Down to the last line, print the entries below exactly, and keep every picture out of the copy.
=====
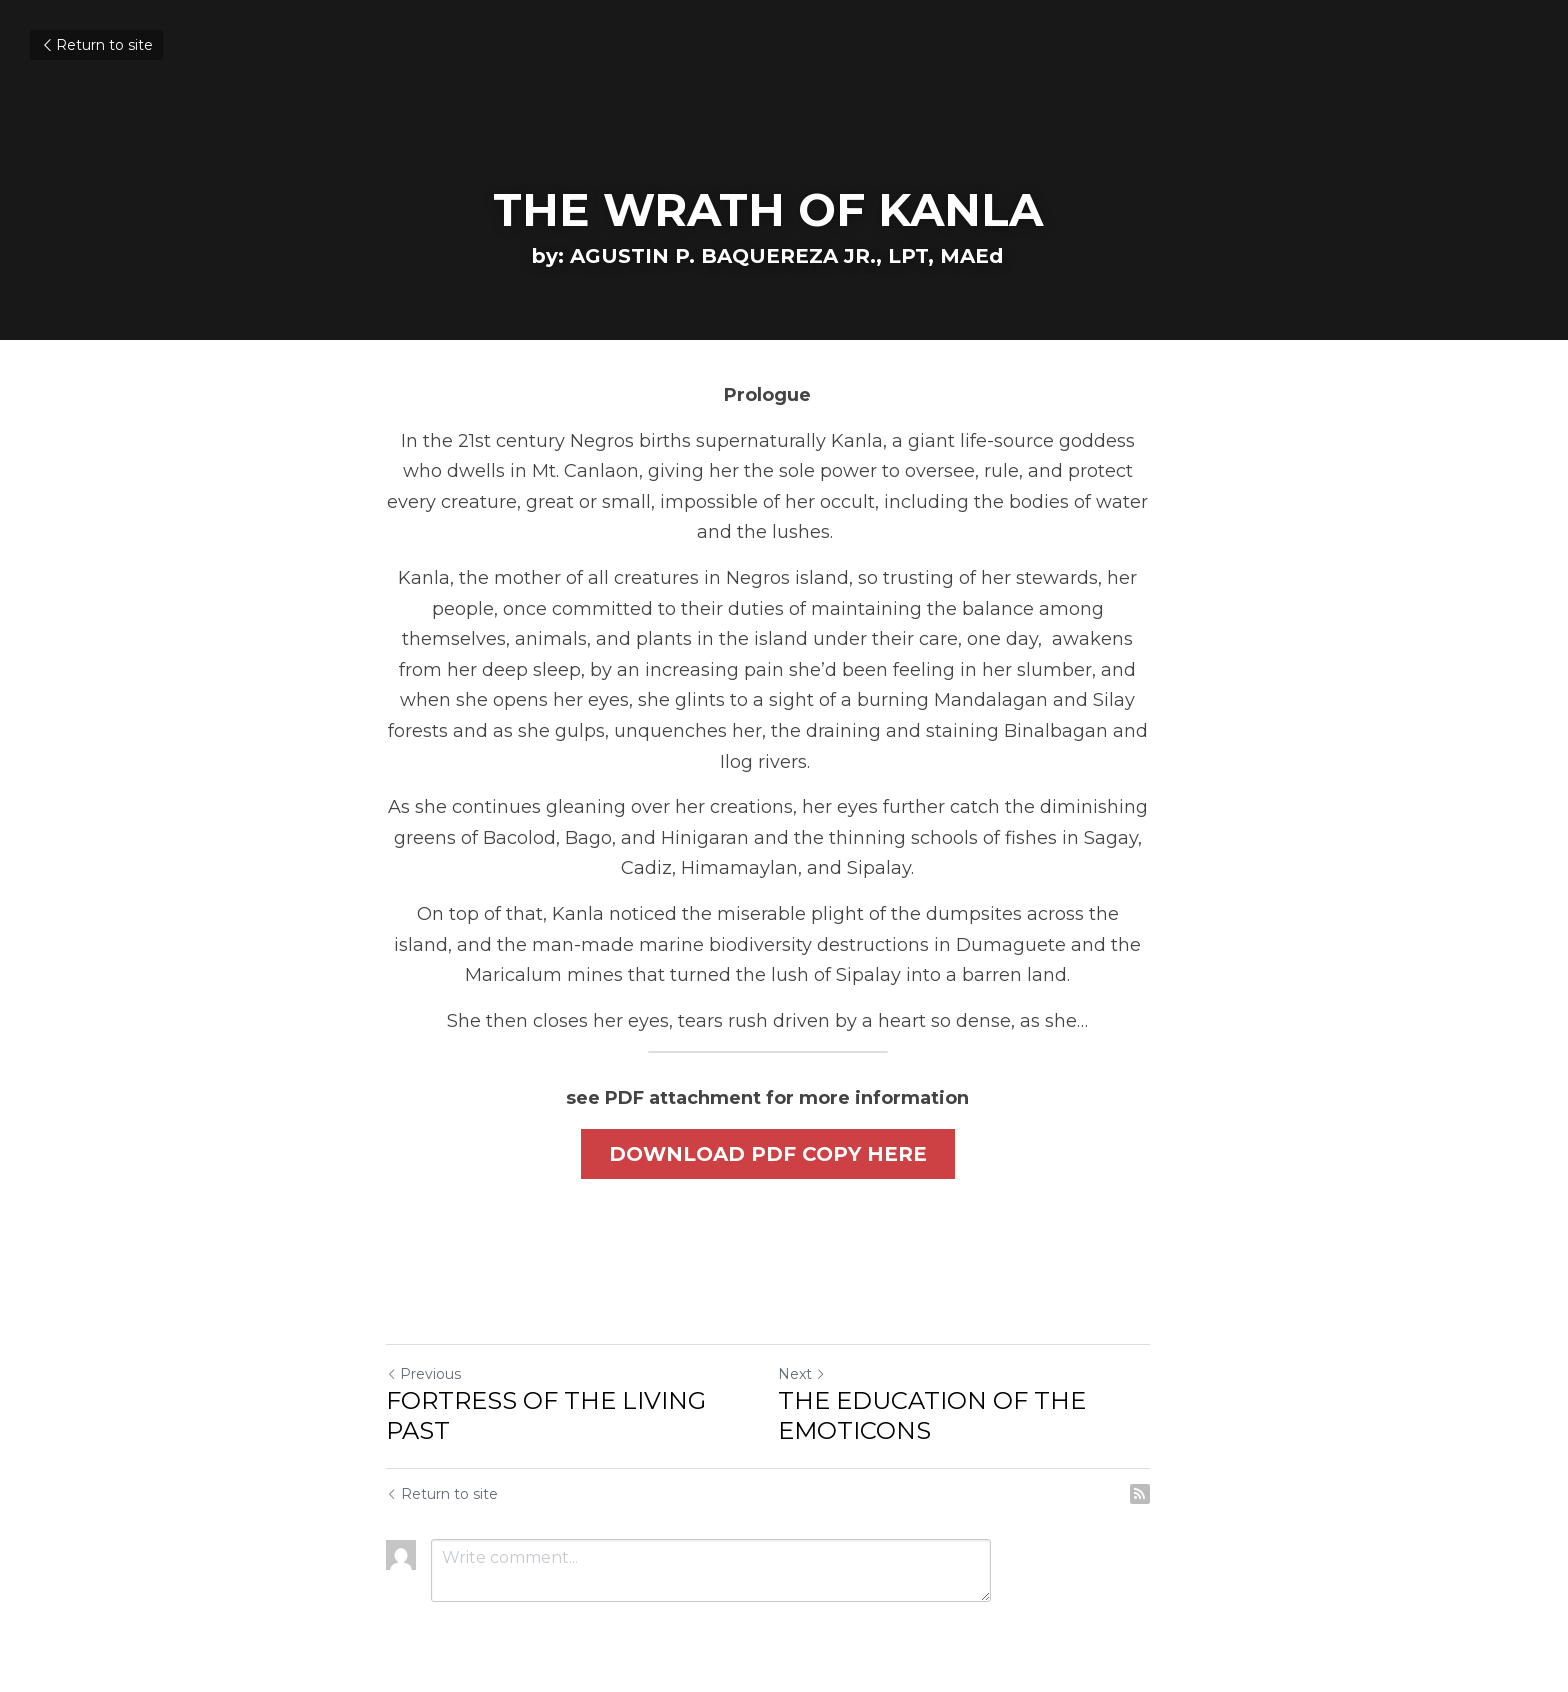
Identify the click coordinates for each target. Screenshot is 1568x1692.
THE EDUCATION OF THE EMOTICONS (948, 1387)
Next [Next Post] (818, 1346)
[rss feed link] (1172, 1466)
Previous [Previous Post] (423, 1346)
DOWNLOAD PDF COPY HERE (784, 1124)
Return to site (96, 45)
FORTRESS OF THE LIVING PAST (546, 1387)
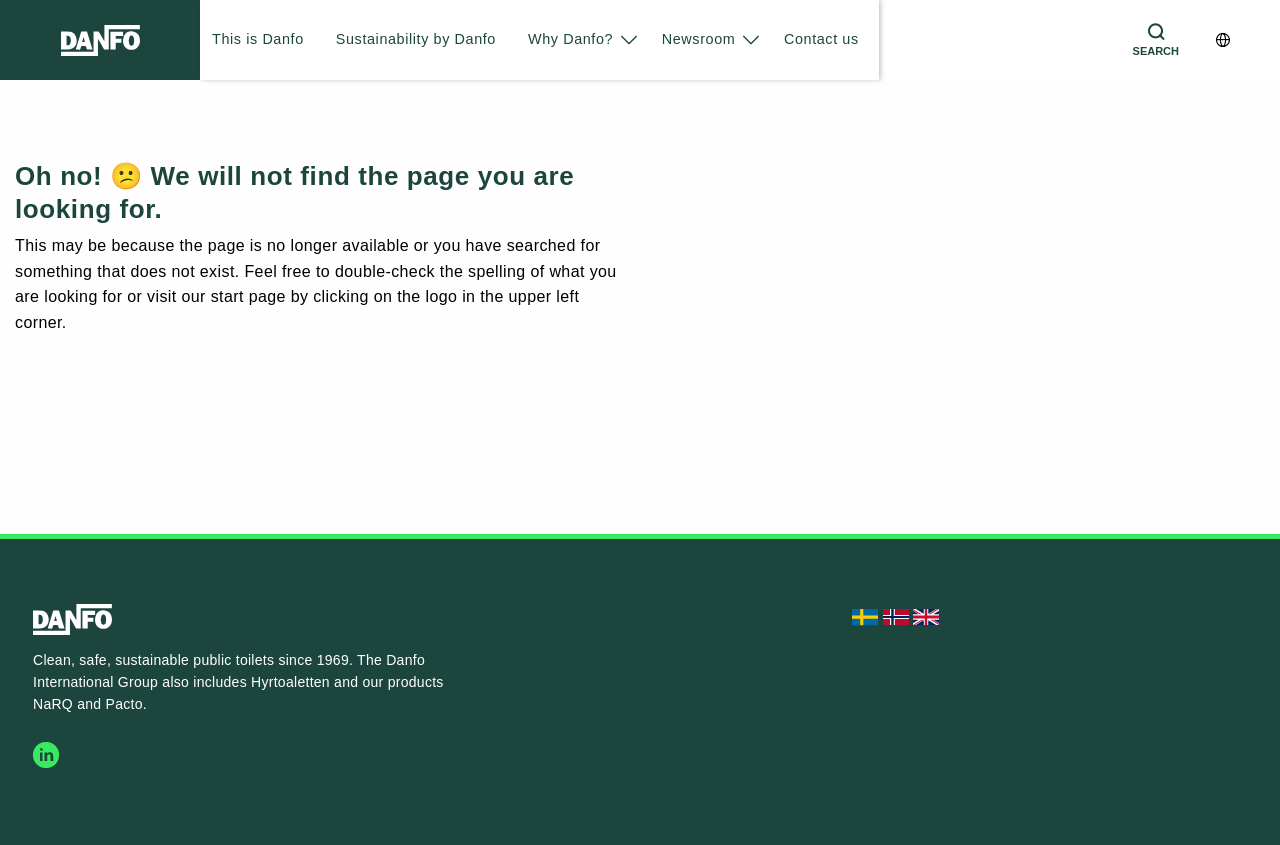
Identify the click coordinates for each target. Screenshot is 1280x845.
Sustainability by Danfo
=====
OUTPUT FOR THIS TASK.
Identify the click coordinates for each target. Screenshot is 1568x1692.
THE EDUCATION OF THE EMOTICONS (948, 1387)
Next [Next Post] (818, 1346)
[rss feed link] (1172, 1466)
Previous [Previous Post] (423, 1346)
DOWNLOAD PDF COPY HERE (784, 1124)
Return to site (96, 45)
FORTRESS OF THE LIVING PAST (546, 1387)
Identify the click coordinates for each target. Screenshot is 1280x845.
Sustainability by Danfo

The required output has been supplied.